_EXERCISE_. Word for word, and without a single picture, repeat the entries.
INFORMATION PROVIDED below:
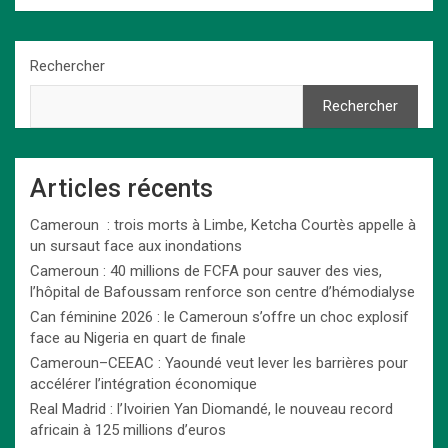
Rechercher
Rechercher
Articles récents
Cameroun : trois morts à Limbe, Ketcha Courtès appelle à
un sursaut face aux inondations
Cameroun : 40 millions de FCFA pour sauver des vies,
l’hôpital de Bafoussam renforce son centre d’hémodialyse
Can féminine 2026 : le Cameroun s’offre un choc explosif
face au Nigeria en quart de finale
Cameroun–CEEAC : Yaoundé veut lever les barrières pour
accélérer l’intégration économique
Real Madrid : l’Ivoirien Yan Diomandé, le nouveau record
africain à 125 millions d’euros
End of INFORMATION PROVIDED.
_RESPONSE AREA_.
Rechercher
Rechercher
Articles récents
Cameroun : trois morts à Limbe, Ketcha Courtès appelle à
un sursaut face aux inondations
Cameroun : 40 millions de FCFA pour sauver des vies,
l’hôpital de Bafoussam renforce son centre d’hémodialyse
Can féminine 2026 : le Cameroun s’offre un choc explosif
face au Nigeria en quart de finale
Cameroun–CEEAC : Yaoundé veut lever les barrières pour
accélérer l’intégration économique
Real Madrid : l’Ivoirien Yan Diomandé, le nouveau record
africain à 125 millions d’euros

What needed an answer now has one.